Marcus Charlemagne

Personal information
- Full name: Marcus Camillus Charlemagne
- Born: 17 June 1978 (age 48) Saint Lucia
- Batting: Left-handed
- Role: Occasional wicket-keeper

International information
- National side: Turks and Caicos Islands;

Domestic team information
- 2007/08: Turks and Caicos Islands

Career statistics
| Competition | Twenty20 |
| Matches | 1 |
| Runs scored | 1 |
| Batting average | 1.00 |
| 100s/50s | 0/0 |
| Top score | 1 |
| Catches/stumpings | 0/0 |
- Source: Cricinfo, 8 March 2012

= Marcus Charlemagne =

Saint Lucian-born cricketer

Marcus Camillus Charlemagne (born 17 June 1978) is a Saint Lucian-born cricketer who plays for the Turks and Caicos Islands. Charlemagne is a left-handed batsman who occasionally fields as a wicket-keeper.

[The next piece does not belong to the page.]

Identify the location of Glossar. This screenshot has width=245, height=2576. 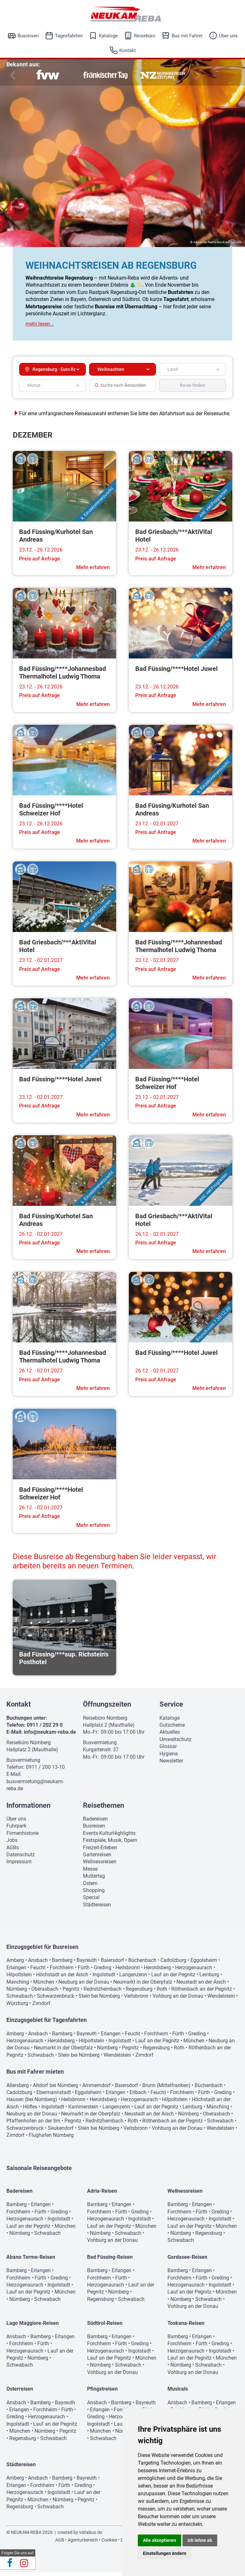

Charlemagne played a single Twenty20 match for the Turks and Caicos Islands against Montserrat in the 2008 Stanford 20/20 at the Stanford Cricket Ground. He was dismissed for a single run in this match by Lionel Baker, with the Turks and Caicos Islands making just 67 runs in their twenty overs. Montserrat went on to win the match by 9 wickets.